No it means bindings the MLIR generic class (Operation, Attributes, etc.) directly and not the specific dialects to begin with.

In general creating and manipulating IR without having to write C++ is something that is appealing when all you language is in python. It allows rapid prototyping and is more compelling for python programmers.
At some point someone have to bridge the python level to the native code, if we don’t have bindings then every single python project has to re-invest in their own.

OK, I got the point. It means that we should bind the libraries in the llvm-project/mlir/include/mlir/IR/ directory. And in this case, we can use python to realize dialects with the python bindings.
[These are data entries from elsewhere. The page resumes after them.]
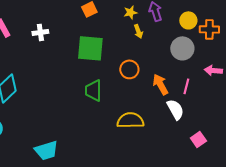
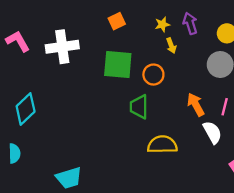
white cross: (40, 32) -> (62, 47), size x1.8
orange circle: (129, 69) -> (153, 75), moved
green trapezoid: (93, 90) -> (139, 107), moved

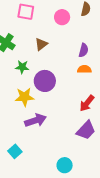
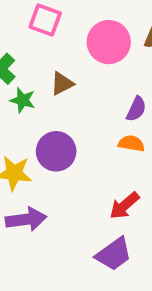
pink circle: (62, 17) -> (109, 42), size x1.5
green star: (22, 67) -> (23, 100), moved

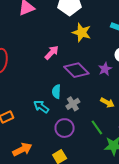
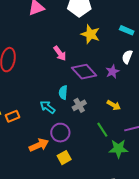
pink arrow: (52, 53) -> (60, 53), turned 98
purple circle: (65, 128) -> (60, 133), moved
orange arrow: (22, 149) -> (39, 145), moved

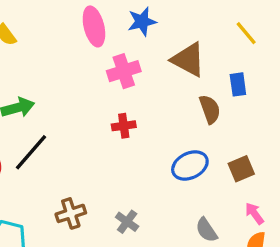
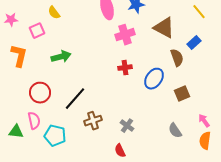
blue rectangle: (238, 84) -> (194, 43), turned 56
black line: (31, 152) -> (75, 99), moved
blue ellipse: (190, 165) -> (154, 79), moved, turned -30
brown square: (241, 169) -> (182, 94), moved

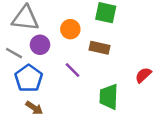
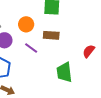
purple line: (72, 70) -> (31, 48), moved

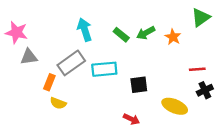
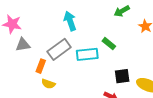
green arrow: (146, 33) -> (122, 11), moved
green rectangle: (121, 35) -> (109, 44), moved
black square: (139, 85) -> (122, 76), moved

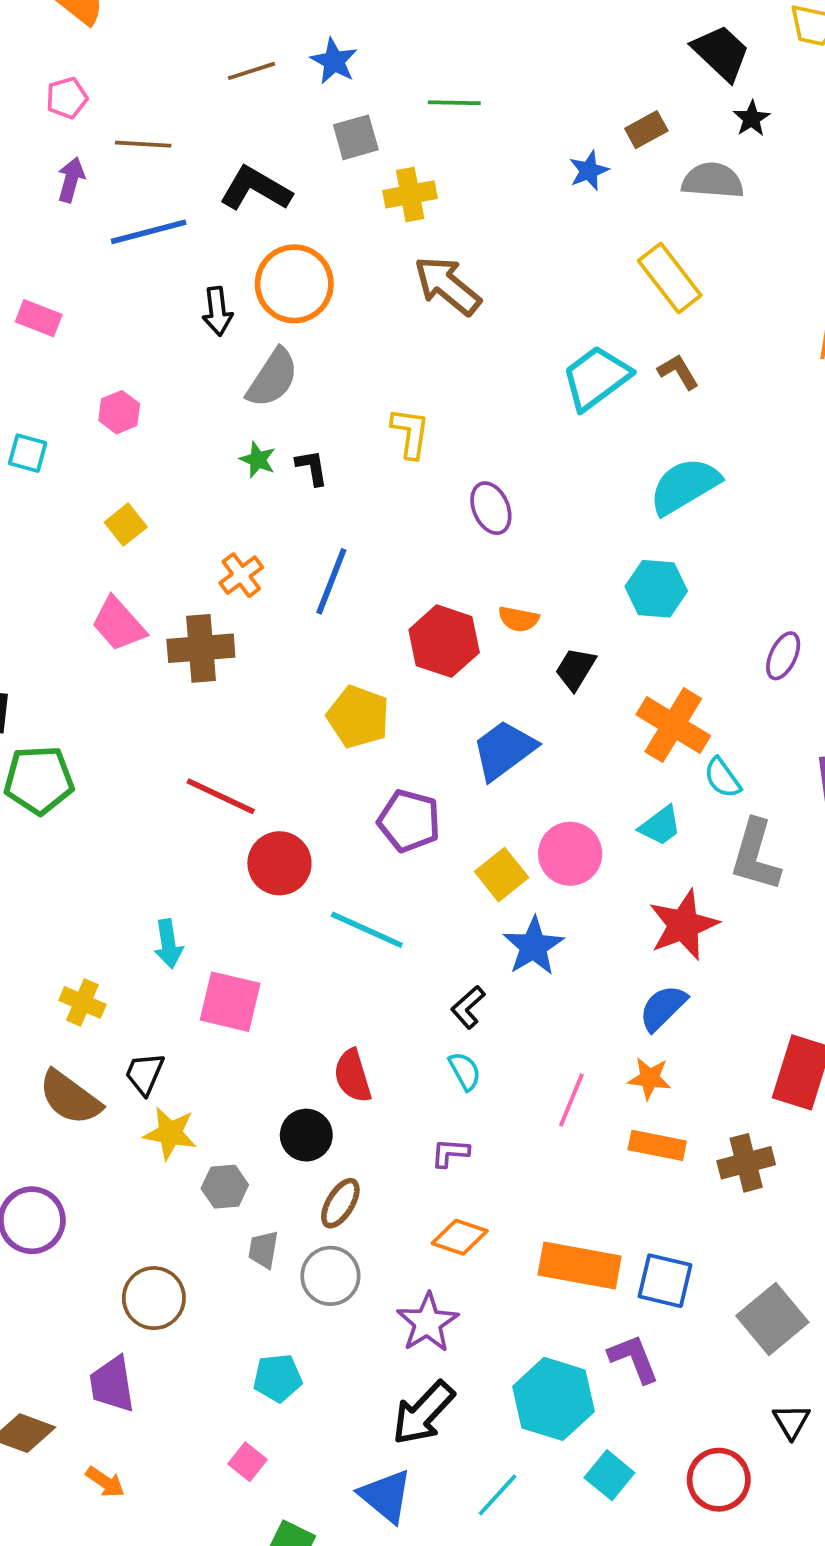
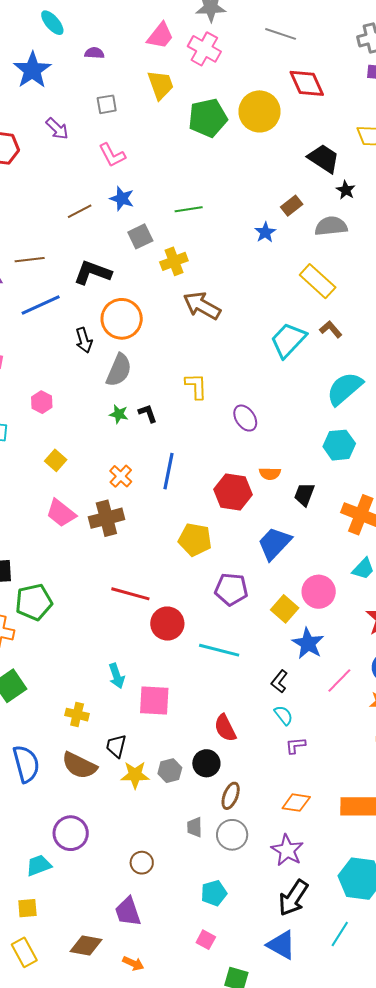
pink line: (571, 1100) -> (339, 681), moved, turned 32
purple L-shape: (450, 1153) -> (295, 745), moved
gray hexagon: (225, 1187) -> (170, 771), moved
brown circle: (154, 1298) -> (142, 863), size x0.7

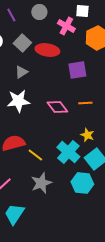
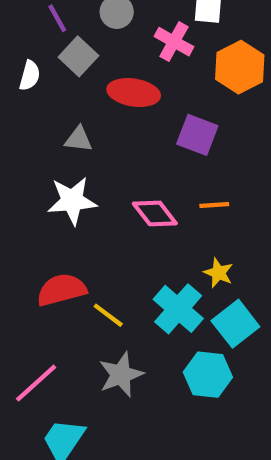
gray square: (22, 43) -> (78, 56), moved
purple square: (77, 70) -> (197, 135), turned 30
gray triangle: (21, 72) -> (78, 139), turned 40

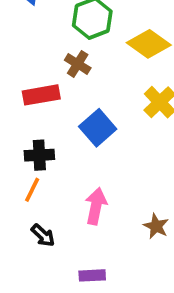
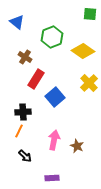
brown cross: (78, 64) -> (25, 57), moved
red rectangle: (41, 95) -> (36, 79), moved, turned -48
brown star: (156, 226) -> (77, 146), moved

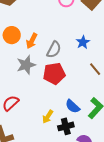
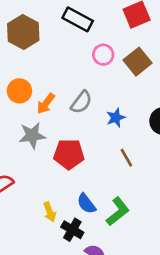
gray semicircle: (54, 50) -> (81, 102), moved
yellow arrow: (48, 117) -> (50, 212), turned -64
black cross: (66, 126) -> (72, 230), turned 35

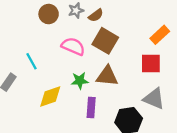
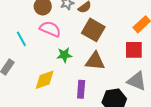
pink semicircle: (73, 46) -> (50, 29), moved
cyan line: (31, 61) -> (21, 39), moved
green star: (80, 81) -> (64, 55), moved

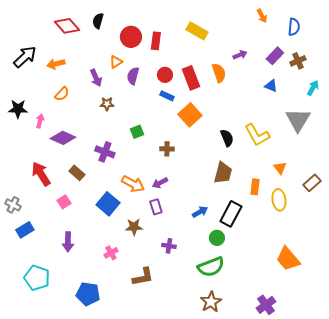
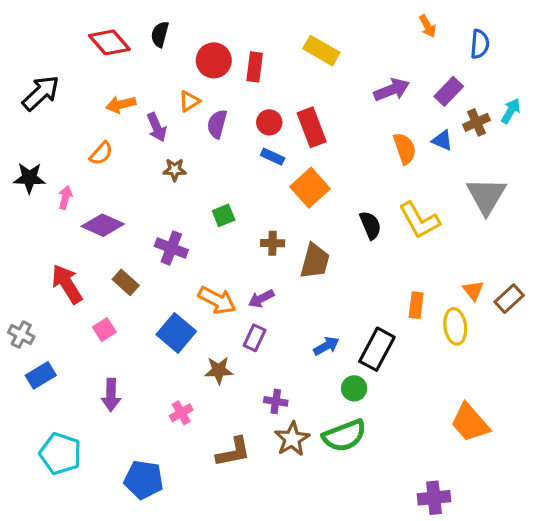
purple arrow: (240, 55) -> (392, 90), size x1.5
brown cross: (298, 61) -> (476, 122), moved
orange arrow: (56, 64) -> (121, 104), moved
orange semicircle: (219, 73) -> (405, 148), moved
cyan arrow: (313, 88) -> (511, 111), moved
orange triangle: (280, 168) -> (473, 290), moved
brown trapezoid: (223, 173) -> (315, 261), moved
purple rectangle: (156, 207) -> (255, 338), turned 42
brown star: (211, 302) -> (292, 439), moved
purple cross: (266, 305) -> (434, 498), turned 30

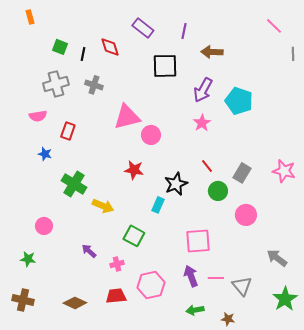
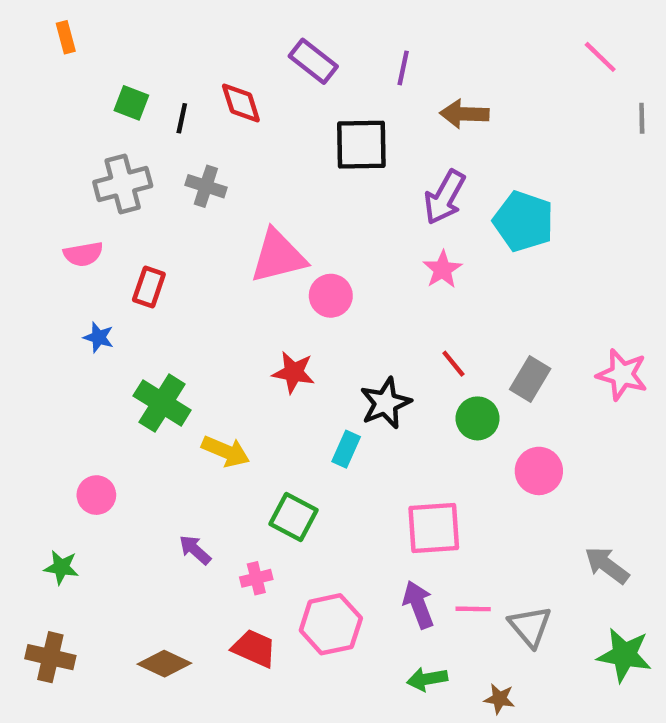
red trapezoid: (116, 296) -> (254, 648), turned 30
green star: (285, 299) -> (624, 655), turned -30

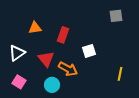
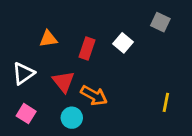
gray square: (116, 16) -> (160, 22), turned 32
white square: (89, 51) -> (123, 43), moved, turned -32

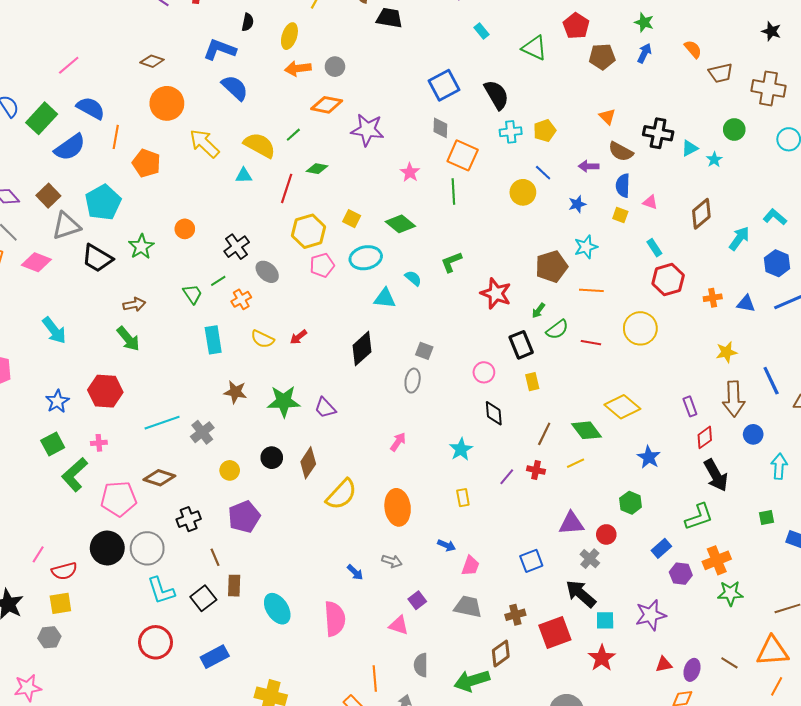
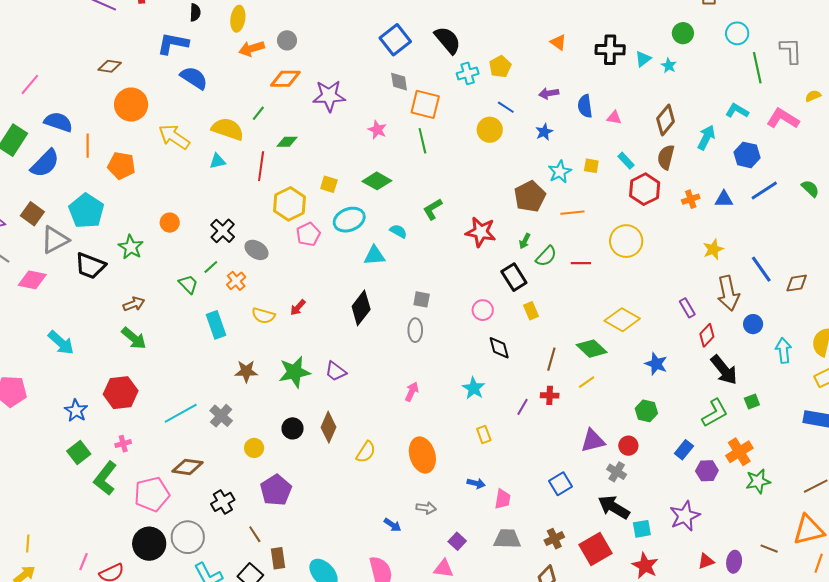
brown semicircle: (621, 152) -> (666, 157), moved, turned 85
yellow square: (620, 215) -> (591, 166), moved
yellow semicircle: (341, 494) -> (366, 452), size x0.7
green square: (767, 517) -> (752, 401), moved

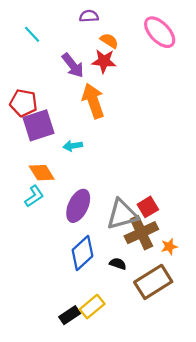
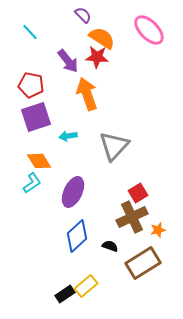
purple semicircle: (89, 16) -> (83, 15), turned 48
orange semicircle: (109, 41) -> (102, 38), size x1.5
red pentagon: (23, 103) -> (31, 85), moved
gray triangle: (122, 214) -> (114, 146), moved, turned -32

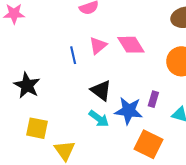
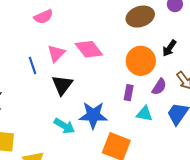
black triangle: (101, 90) -> (62, 85), moved, turned 35
purple rectangle: (153, 99) -> (129, 93), moved

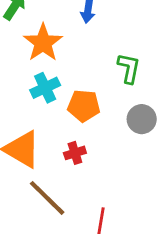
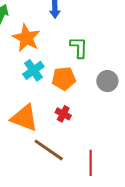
green L-shape: (129, 68) -> (79, 47), moved
red cross: (75, 153) -> (63, 114), turned -35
Is that correct?

I’m not sure what you mean by “realize dialects”, but the point is being able to inspect or construct IR. Defining new operations and dialects from python is at a whole different level of complexity.

Sorry for my ambiguous words. I mean the libraries in the llvm-project/mlir/include/mlir/IR/ directory are responsible for operating the elements of dialects. If we bind those libraries, we can use python to realize the process when we want to inspect or construct IR.

For example, the TransposeOp in the Toy tutorial. I draw a sketch of relationship between the files:

As for the example above, we should bind the Builder.h and generate the shared library In this case, we can import the shared library and realize MLIRGen with python. Did I find the right binding point?

The suggested classes to look at were mentioned above:

Which are defined in,,

Thanks! I know the classes now, and I will try it out with those python binding tools.

There is another question about GSoC2020, I found MLIR is not in the technologies list in Google Summer of Code

But MLIR also belongs to the GSoC2020 project in

Is MLIR still in the GSoC2020 projects? Could I attend GSoC2020 with a proposal about MLIR python binding?

MLIR is a part of the LLVM project and is clearly listed in the description on the page you linked. There is a description with a list, point 5 is about MLIR. The “technologies” list seems there for cataloging, and I wouldn’t call clang a “technology” anyway.

Let me reiterate what I said above.

Please do consider following the advise from above

OK, I got it! Recently, I’m trying to make a summing up of the features and differences between those python binding tools.

Sorry for my beginning level question, because it is my first time applying for a GSoC project and an LLVM project. Is this mean I should contribute code with Phabricator before the application deadline or just run a python binding demo with a proposal?

There is no requirements.
However your application may be stronger if you show some contributions and it helps flesh out the project and the milestones.

MLIR is now a “technology” as well on GSOC :wink:

Hi @mehdi_amini @ftynse,

I am considering how to compare those python binding frameworks intuitively, and I try to build a repository on GitHub to illustrate pybind11’s capacity for MLIR python binding: GitHub - zhanghb97/pybind11_test: Test pybind11 with simple examples

First of all, I extracted MLIR requirements from Operation.h, Attributes.h, and Types.h. Then I searched for solutions and listed references in a table. After that, I used some simple examples to simulate requirements of MLIR, and realize the python bindings with pybind11. At last, test cases were built to verify those bindings are working successfully.

Is this a feasible way to test frameworks for our python binding project? If it’s feasible, I will test more frameworks (swig, clif, etc.) and compare their capacity. If it’s not a feasible way, could you please give some suggestions?